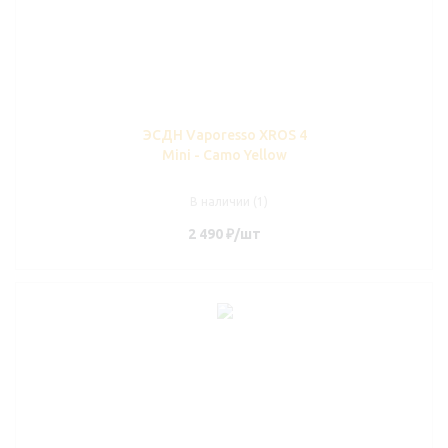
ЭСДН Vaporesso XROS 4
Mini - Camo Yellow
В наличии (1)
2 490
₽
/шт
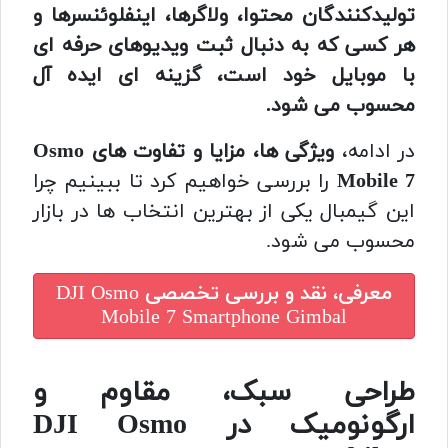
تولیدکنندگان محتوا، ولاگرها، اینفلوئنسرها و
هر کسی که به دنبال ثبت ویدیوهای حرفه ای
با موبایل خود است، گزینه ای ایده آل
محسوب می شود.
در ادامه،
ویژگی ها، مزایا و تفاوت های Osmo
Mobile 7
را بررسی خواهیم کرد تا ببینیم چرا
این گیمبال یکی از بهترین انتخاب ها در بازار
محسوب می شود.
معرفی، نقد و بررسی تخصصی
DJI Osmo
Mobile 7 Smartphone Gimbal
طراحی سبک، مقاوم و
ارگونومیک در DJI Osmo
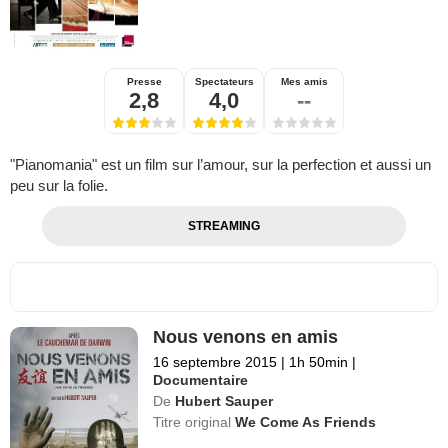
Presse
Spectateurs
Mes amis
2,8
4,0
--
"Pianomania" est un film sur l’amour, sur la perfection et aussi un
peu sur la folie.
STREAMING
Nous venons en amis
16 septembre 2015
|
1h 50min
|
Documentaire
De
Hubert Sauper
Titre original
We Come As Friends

...

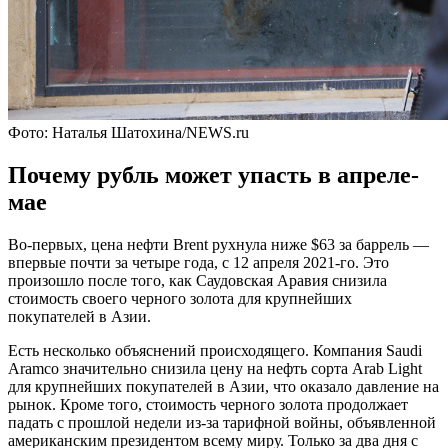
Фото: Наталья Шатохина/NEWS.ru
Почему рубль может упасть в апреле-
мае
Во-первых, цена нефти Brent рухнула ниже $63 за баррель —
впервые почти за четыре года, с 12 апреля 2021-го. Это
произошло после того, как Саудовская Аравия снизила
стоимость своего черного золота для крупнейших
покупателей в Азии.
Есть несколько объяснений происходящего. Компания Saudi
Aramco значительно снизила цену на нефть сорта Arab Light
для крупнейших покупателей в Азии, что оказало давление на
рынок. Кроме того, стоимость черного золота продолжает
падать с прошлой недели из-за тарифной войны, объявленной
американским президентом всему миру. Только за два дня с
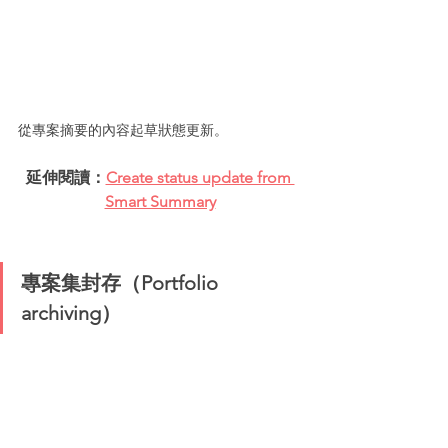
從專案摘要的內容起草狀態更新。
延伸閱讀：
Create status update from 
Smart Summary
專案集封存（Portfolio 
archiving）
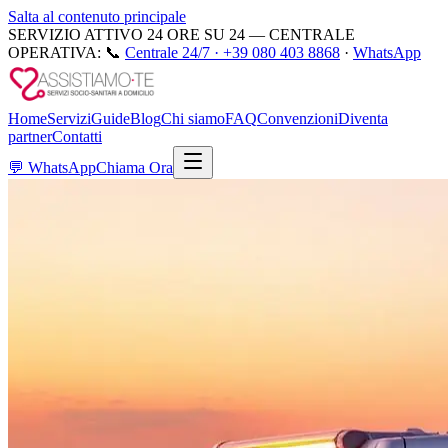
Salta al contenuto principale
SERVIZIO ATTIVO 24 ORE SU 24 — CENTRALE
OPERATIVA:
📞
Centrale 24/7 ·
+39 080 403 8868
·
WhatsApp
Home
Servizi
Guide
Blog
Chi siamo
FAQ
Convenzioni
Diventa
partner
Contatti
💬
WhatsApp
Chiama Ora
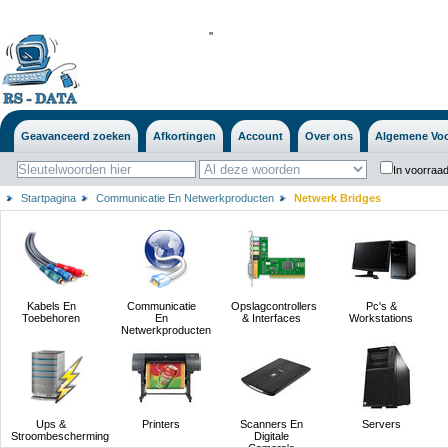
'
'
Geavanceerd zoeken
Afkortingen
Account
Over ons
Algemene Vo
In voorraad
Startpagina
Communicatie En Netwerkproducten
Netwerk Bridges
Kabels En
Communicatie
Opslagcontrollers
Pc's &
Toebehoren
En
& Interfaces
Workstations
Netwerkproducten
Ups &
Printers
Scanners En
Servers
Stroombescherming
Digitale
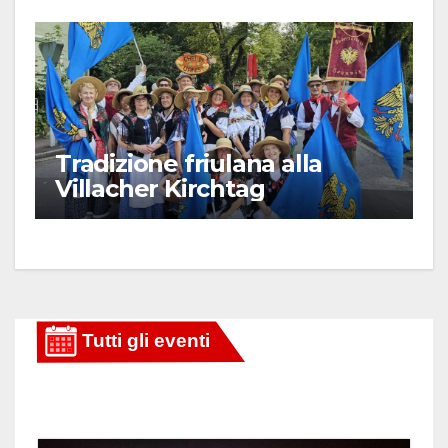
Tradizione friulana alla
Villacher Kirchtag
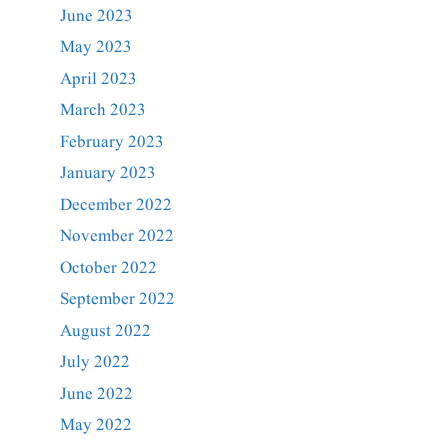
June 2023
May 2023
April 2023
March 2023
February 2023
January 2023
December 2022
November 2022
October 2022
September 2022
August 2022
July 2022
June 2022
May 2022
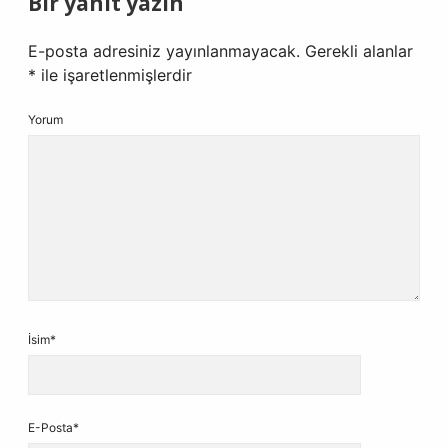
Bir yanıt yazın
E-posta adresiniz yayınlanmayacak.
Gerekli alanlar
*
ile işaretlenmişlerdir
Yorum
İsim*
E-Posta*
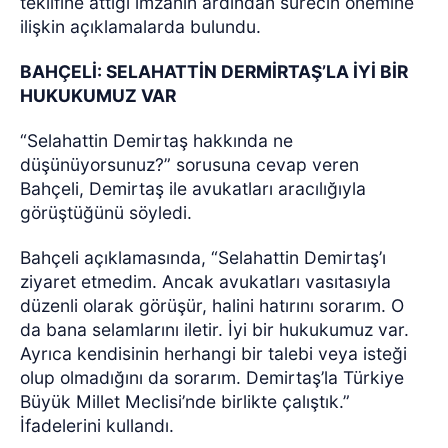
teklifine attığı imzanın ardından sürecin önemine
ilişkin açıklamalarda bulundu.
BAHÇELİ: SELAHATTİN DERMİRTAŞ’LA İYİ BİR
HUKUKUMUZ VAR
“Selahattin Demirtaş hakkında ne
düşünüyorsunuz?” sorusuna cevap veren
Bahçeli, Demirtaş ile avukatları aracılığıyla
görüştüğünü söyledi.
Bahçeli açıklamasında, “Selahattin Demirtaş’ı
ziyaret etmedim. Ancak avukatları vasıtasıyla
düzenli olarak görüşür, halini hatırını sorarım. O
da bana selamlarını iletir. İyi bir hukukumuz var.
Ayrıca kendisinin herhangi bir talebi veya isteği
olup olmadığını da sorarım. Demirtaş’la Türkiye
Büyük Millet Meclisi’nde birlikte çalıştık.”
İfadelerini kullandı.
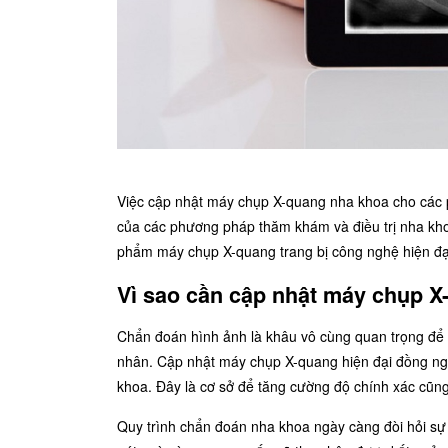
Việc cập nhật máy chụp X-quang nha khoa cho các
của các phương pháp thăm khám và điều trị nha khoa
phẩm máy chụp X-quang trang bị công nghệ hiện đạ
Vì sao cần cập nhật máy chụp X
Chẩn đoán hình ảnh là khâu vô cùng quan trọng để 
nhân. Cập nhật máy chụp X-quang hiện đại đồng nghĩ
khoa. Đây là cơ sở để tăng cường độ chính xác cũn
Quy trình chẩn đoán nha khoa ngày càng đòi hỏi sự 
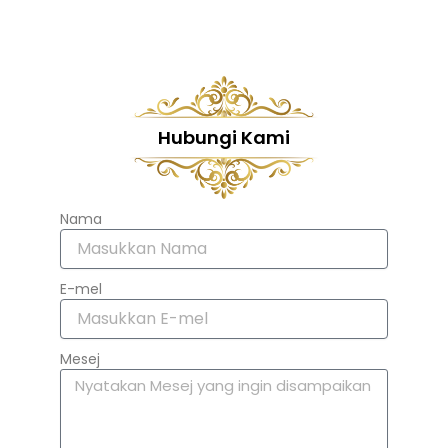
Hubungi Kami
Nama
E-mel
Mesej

> _PROMPT_: Of the lines above, quote exactly those from the one with "ЭСДН Vaporesso XROS 4" through the one with "را بررسی خواهیم کرد تا ببینیم چرا", ends included; pictures stay out.

> _YOUR RESPONSE_:
ЭСДН Vaporesso XROS 4
Mini - Camo Yellow
В наличии (1)
2 490
₽
/шт
تولیدکنندگان محتوا، ولاگرها، اینفلوئنسرها و
هر کسی که به دنبال ثبت ویدیوهای حرفه ای
با موبایل خود است، گزینه ای ایده آل
محسوب می شود.
در ادامه،
ویژگی ها، مزایا و تفاوت های Osmo
Mobile 7
را بررسی خواهیم کرد تا ببینیم چرا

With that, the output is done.